- TASK DESCRIPTION:
Retype exactly the span of lines below from the one with "upcoming AUUC events and events in the" through the one with "D’s Office of US Foreign Disaster Assistance". Do not include pictures.

- RECORDED INFORMATION:
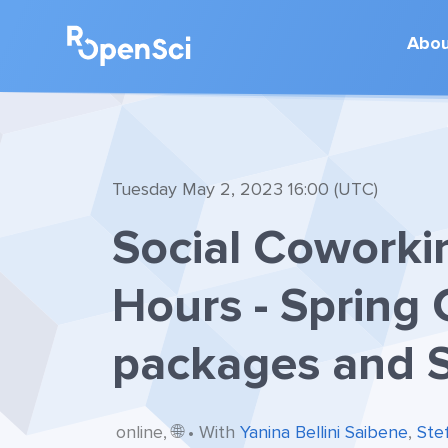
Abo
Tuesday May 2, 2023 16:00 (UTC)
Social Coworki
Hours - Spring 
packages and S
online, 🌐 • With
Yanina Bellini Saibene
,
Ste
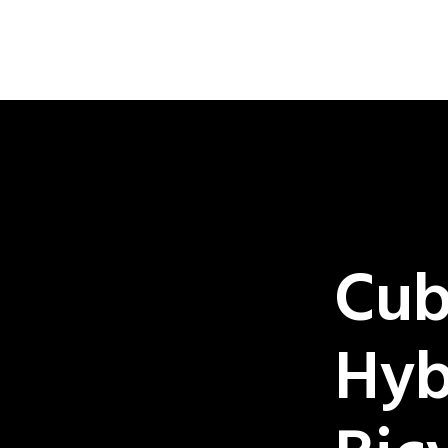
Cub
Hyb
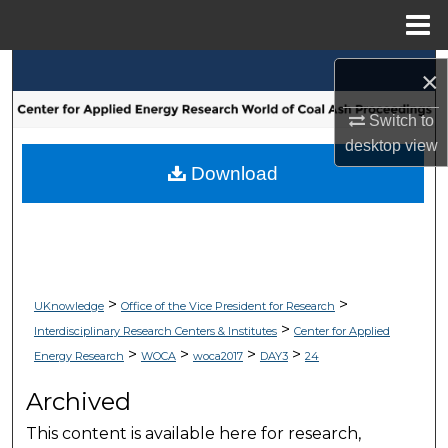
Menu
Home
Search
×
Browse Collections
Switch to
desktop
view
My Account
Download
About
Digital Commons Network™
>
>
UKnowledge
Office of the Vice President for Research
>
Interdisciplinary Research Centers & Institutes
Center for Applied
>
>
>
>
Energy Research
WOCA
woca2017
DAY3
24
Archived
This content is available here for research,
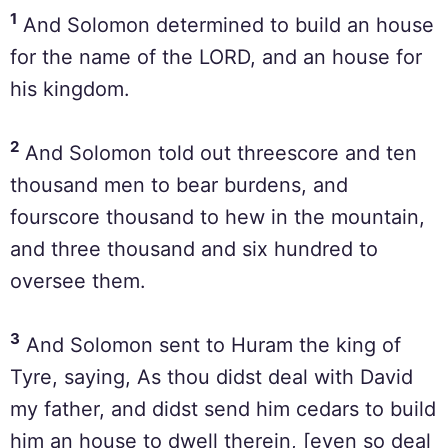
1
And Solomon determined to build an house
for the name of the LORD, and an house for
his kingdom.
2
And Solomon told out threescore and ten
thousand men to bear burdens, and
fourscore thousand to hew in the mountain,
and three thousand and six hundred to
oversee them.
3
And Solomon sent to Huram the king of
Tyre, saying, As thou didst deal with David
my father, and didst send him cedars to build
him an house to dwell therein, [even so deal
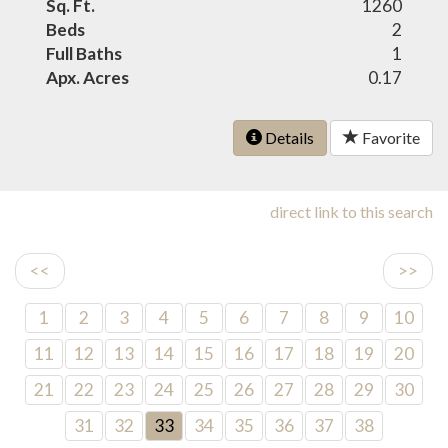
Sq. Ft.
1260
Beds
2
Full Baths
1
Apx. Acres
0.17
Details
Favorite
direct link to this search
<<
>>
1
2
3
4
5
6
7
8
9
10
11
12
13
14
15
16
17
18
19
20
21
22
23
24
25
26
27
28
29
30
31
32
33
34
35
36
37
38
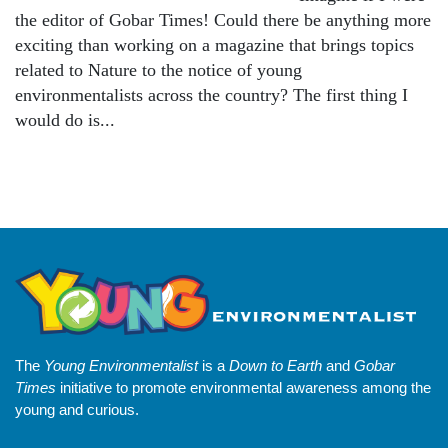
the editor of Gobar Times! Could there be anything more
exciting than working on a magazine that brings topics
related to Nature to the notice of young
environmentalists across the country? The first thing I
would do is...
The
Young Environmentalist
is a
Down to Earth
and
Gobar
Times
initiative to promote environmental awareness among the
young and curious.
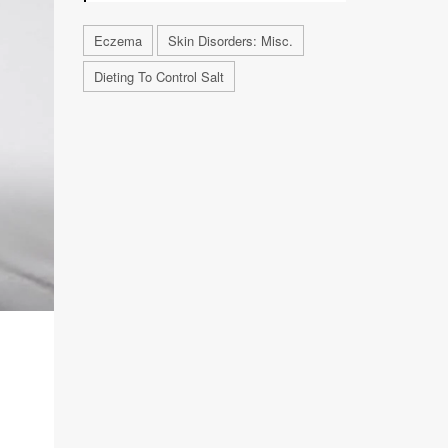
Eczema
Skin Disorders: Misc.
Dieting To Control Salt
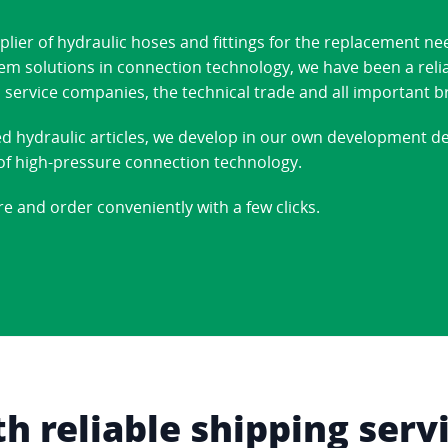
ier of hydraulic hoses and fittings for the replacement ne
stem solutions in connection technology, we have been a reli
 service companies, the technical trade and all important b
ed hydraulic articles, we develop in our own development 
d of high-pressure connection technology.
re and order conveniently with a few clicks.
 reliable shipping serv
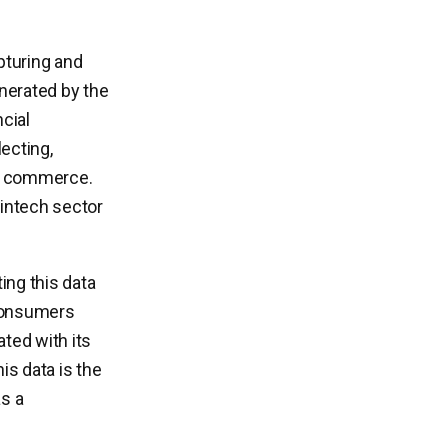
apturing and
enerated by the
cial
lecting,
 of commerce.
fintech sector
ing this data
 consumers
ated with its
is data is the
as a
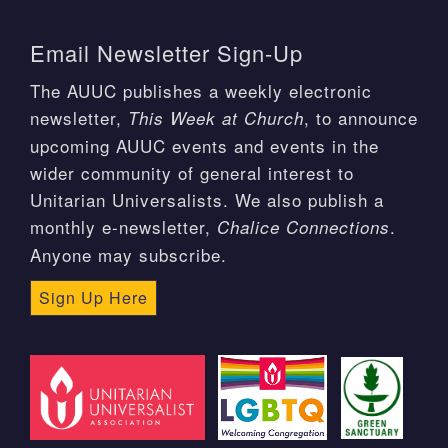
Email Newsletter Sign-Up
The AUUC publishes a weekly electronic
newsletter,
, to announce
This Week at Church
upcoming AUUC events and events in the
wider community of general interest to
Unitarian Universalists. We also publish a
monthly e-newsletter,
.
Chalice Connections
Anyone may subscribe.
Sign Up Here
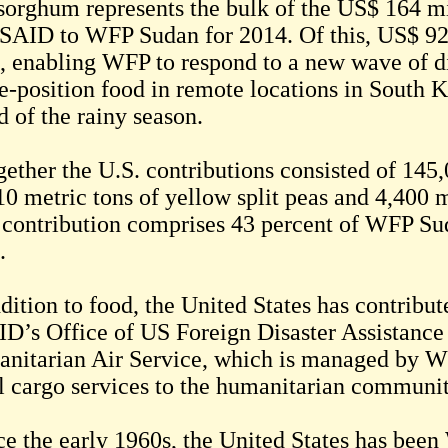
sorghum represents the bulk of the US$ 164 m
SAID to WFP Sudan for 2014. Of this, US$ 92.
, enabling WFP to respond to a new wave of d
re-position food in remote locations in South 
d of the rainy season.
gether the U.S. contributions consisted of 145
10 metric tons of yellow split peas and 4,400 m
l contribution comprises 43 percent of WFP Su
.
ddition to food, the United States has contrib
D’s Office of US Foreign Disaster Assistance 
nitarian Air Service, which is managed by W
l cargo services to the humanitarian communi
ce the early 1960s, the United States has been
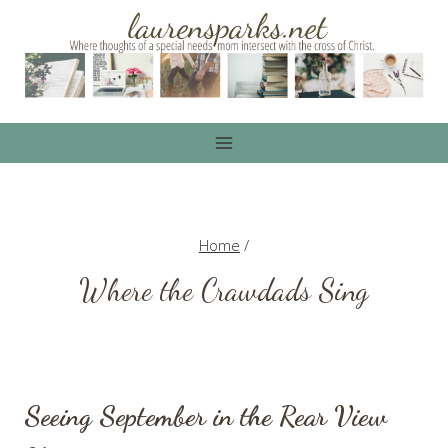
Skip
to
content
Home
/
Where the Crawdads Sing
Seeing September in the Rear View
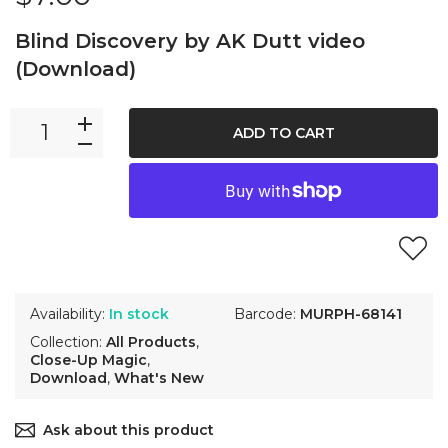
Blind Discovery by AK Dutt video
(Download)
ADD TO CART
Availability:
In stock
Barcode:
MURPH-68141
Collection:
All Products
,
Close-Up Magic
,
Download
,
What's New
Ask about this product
* * *
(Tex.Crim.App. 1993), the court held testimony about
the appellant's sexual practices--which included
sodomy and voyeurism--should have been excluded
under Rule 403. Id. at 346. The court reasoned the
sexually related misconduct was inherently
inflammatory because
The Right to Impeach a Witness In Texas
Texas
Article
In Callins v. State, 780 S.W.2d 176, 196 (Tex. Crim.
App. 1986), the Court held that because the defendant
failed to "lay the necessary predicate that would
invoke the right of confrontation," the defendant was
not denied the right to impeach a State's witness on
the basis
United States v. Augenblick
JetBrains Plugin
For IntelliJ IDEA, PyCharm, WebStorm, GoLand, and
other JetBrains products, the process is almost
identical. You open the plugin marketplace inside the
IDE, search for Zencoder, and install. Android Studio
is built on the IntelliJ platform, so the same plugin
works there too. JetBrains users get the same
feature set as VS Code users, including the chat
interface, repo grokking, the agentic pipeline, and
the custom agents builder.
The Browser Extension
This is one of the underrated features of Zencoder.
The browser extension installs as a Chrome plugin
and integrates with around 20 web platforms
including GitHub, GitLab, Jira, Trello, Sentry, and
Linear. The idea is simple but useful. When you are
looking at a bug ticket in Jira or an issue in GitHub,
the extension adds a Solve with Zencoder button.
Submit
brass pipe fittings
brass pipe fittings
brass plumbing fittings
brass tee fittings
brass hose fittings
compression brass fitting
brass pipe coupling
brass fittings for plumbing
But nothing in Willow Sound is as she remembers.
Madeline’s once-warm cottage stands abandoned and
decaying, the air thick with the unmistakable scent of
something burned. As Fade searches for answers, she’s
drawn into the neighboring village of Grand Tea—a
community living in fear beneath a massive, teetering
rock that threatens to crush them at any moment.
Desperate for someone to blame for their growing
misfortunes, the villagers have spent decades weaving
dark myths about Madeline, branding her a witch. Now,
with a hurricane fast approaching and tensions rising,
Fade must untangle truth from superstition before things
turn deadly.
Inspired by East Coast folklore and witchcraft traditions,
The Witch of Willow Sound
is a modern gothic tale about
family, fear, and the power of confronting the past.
--
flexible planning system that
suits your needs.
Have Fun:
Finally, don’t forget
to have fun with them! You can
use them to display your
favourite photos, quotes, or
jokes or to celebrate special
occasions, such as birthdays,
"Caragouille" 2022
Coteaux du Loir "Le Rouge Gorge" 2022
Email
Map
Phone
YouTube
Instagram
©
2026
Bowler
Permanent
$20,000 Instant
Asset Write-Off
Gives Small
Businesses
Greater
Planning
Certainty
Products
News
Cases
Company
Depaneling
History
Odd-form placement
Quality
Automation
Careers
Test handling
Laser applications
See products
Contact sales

- RESPONSE FOR THIS EXERCISE:
upcoming AUUC events and events in the
wider community of general interest to
Unitarian Universalists. We also publish a
monthly e-newsletter,
.
Chalice Connections
Anyone may subscribe.
Sign Up Here
sorghum represents the bulk of the US$ 164 m
SAID to WFP Sudan for 2014. Of this, US$ 92.
, enabling WFP to respond to a new wave of d
re-position food in remote locations in South 
d of the rainy season.
gether the U.S. contributions consisted of 145
10 metric tons of yellow split peas and 4,400 m
l contribution comprises 43 percent of WFP Su
.
ddition to food, the United States has contrib
D’s Office of US Foreign Disaster Assistance 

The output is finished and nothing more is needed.